[INPUT FOR THIS TASK]
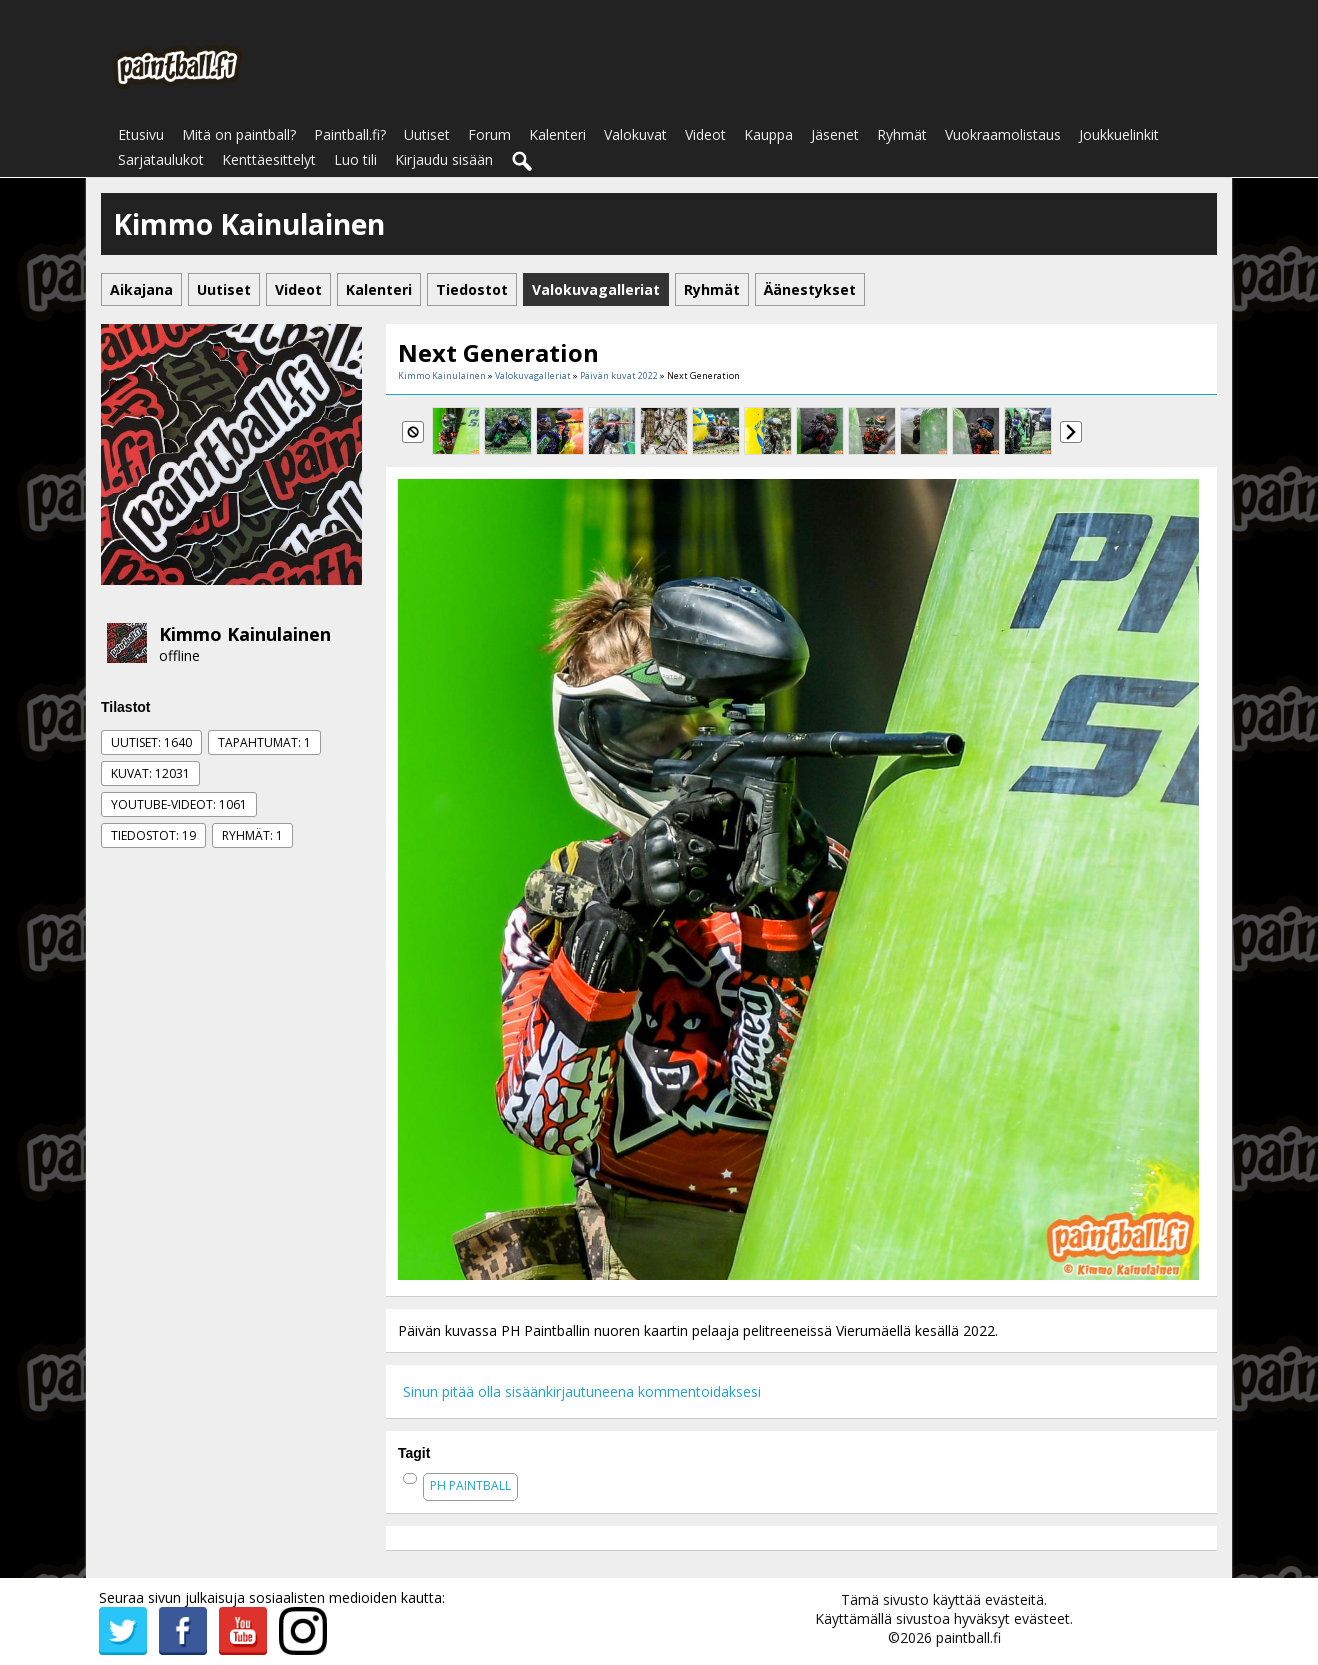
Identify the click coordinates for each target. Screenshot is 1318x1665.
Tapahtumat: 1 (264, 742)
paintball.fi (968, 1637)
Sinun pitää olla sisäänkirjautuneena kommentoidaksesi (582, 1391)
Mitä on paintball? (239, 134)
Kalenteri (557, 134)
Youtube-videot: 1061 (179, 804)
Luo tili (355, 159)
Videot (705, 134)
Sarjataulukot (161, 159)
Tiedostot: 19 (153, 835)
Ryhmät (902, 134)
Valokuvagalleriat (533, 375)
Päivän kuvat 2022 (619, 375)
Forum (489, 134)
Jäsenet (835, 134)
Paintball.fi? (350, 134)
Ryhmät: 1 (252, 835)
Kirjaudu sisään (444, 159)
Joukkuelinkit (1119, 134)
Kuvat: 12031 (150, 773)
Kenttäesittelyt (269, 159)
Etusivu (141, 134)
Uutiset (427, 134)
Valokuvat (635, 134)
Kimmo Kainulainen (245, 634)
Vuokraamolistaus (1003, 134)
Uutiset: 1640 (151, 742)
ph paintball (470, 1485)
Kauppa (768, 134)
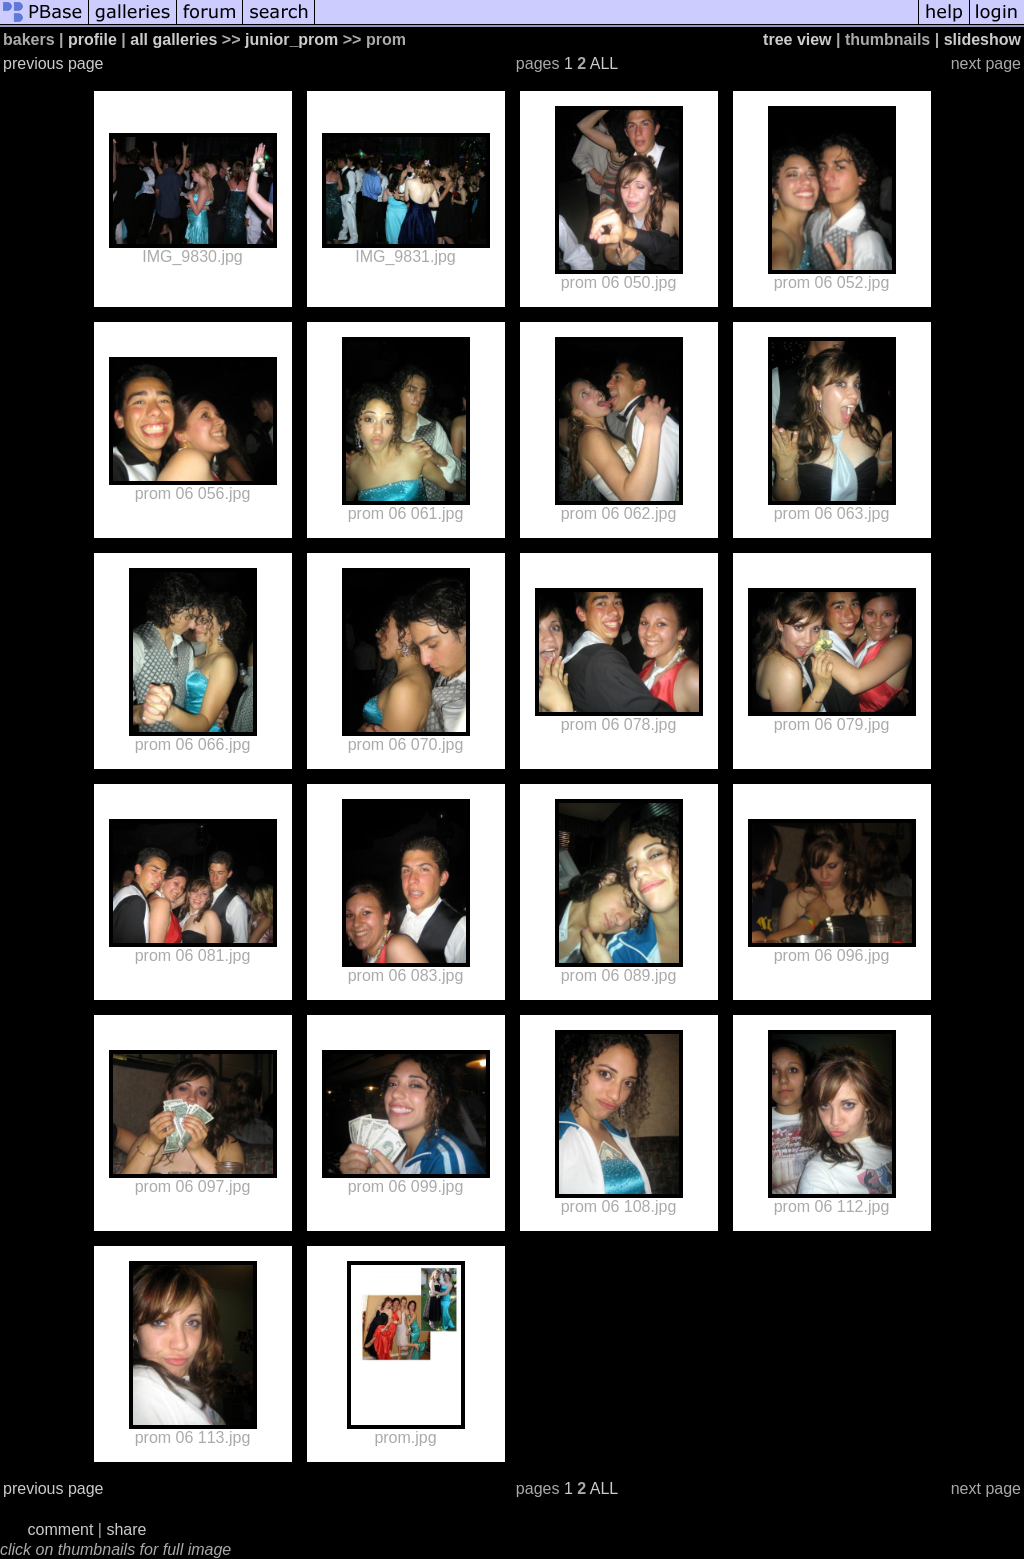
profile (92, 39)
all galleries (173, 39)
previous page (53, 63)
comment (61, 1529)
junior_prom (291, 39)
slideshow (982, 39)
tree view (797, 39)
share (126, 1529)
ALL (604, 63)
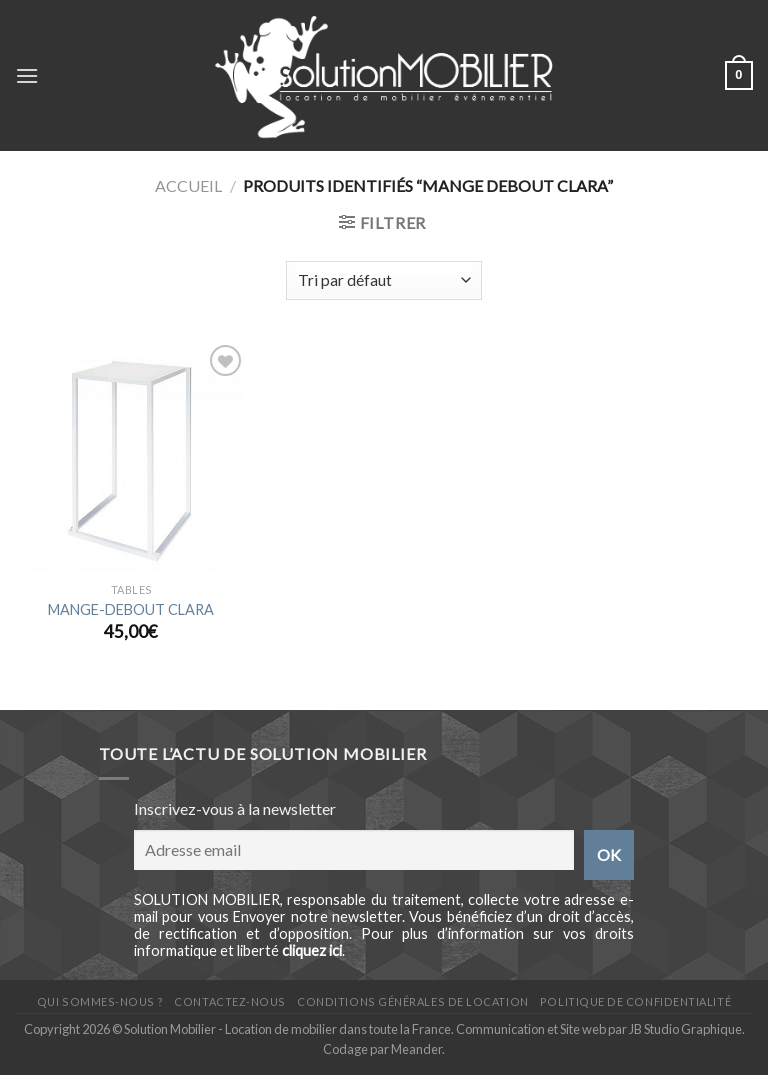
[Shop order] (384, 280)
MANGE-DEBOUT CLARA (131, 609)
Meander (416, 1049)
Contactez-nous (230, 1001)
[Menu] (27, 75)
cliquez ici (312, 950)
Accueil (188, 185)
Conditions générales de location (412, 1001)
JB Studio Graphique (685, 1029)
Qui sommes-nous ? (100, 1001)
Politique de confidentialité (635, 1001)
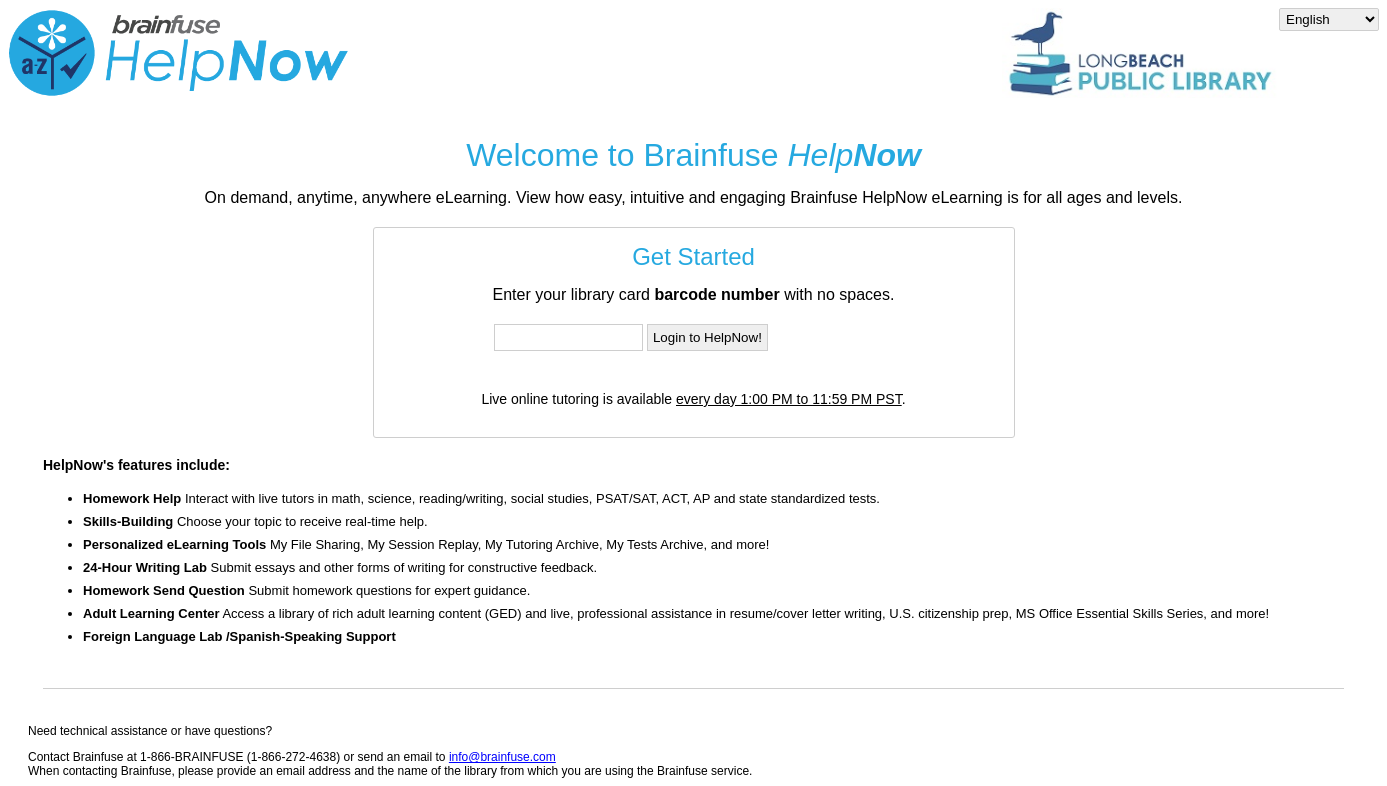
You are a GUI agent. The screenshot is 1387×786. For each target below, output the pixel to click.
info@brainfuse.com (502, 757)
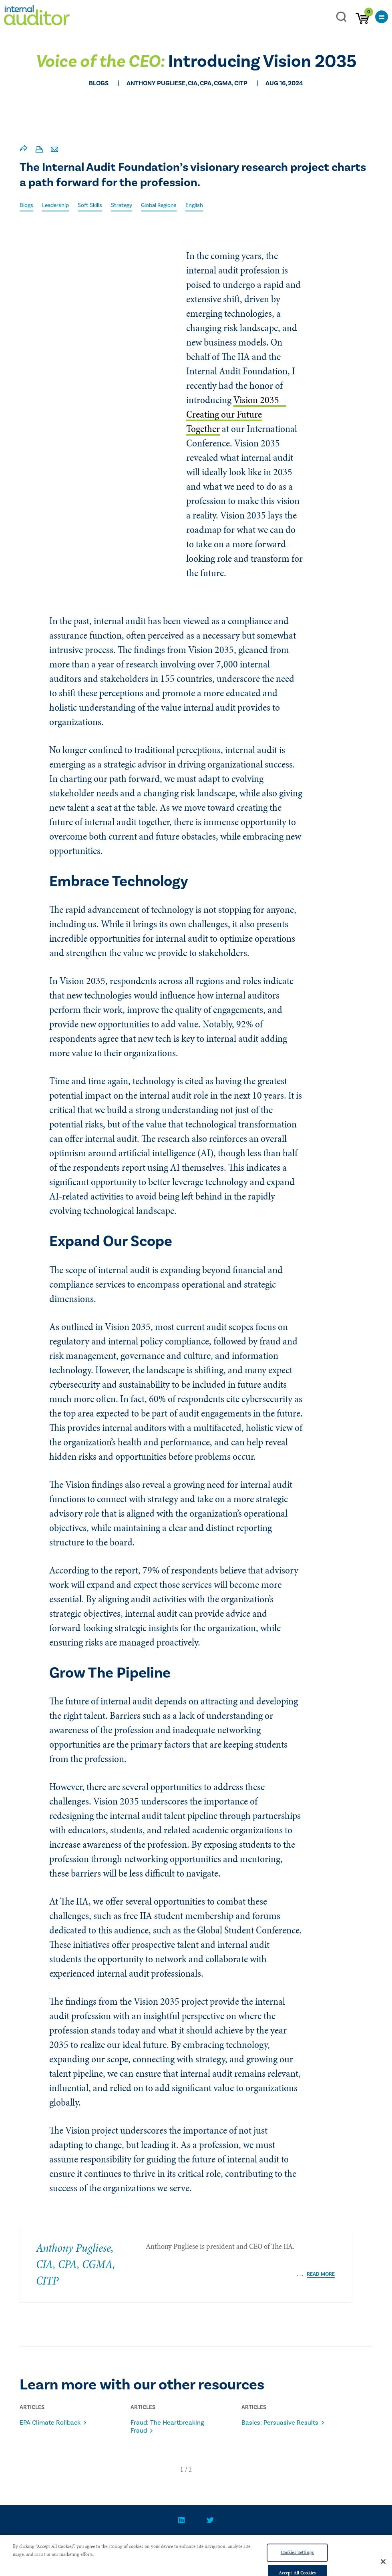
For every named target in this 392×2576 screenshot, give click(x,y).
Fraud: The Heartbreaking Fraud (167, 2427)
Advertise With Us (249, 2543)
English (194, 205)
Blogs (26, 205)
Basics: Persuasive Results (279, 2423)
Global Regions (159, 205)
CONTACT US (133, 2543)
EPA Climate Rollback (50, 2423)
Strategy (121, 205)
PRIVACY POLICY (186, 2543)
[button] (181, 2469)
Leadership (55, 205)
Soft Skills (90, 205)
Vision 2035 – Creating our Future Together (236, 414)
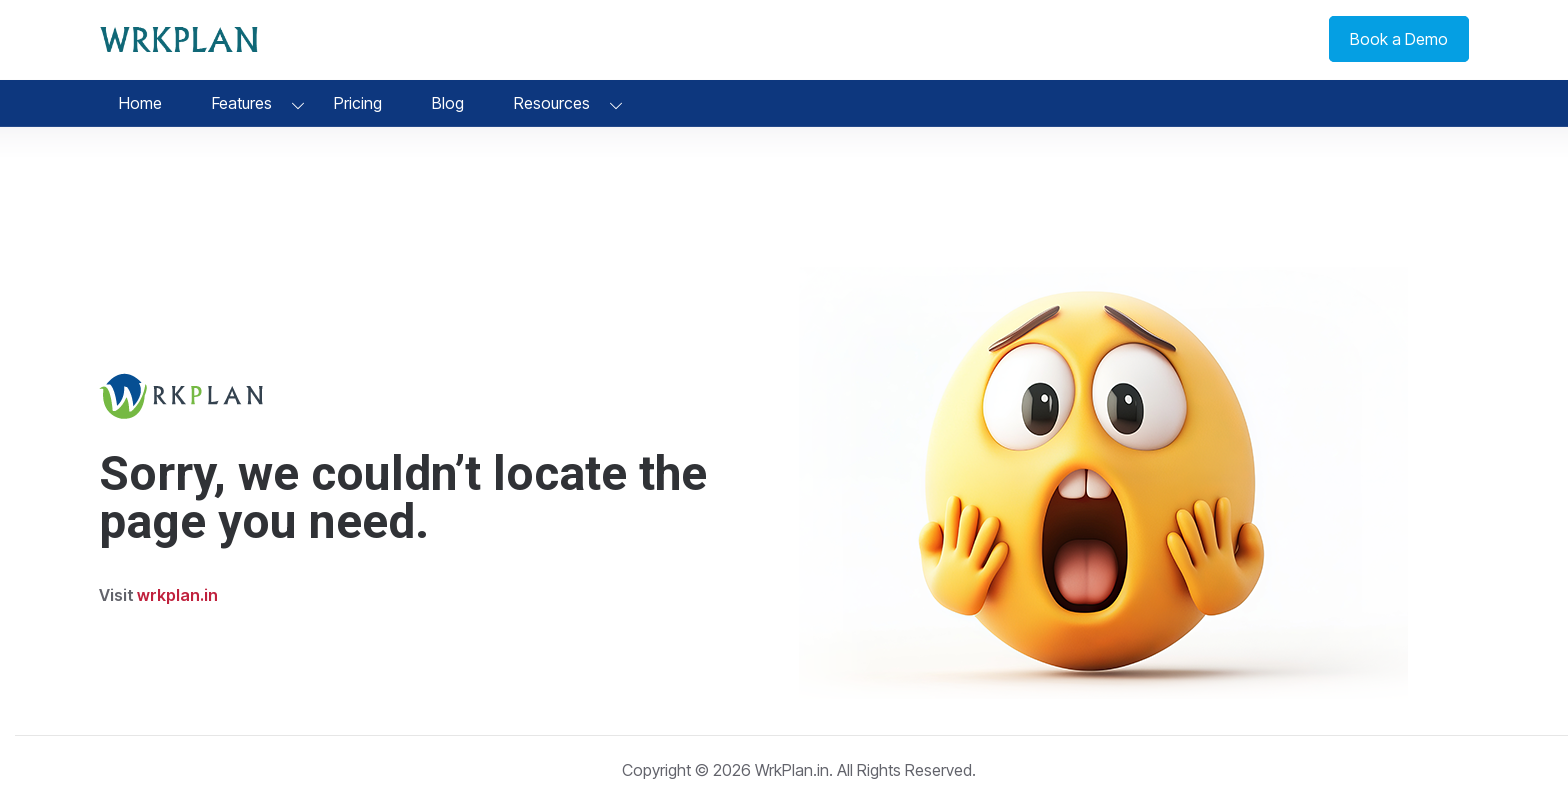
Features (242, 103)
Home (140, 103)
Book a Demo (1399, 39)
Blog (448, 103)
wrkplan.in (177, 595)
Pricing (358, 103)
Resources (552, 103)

[TASK INSTRUCTIONS] Give the number of lines above that contain "target", and nothing more.

[RESPONSE TO THE EXERCISE] 3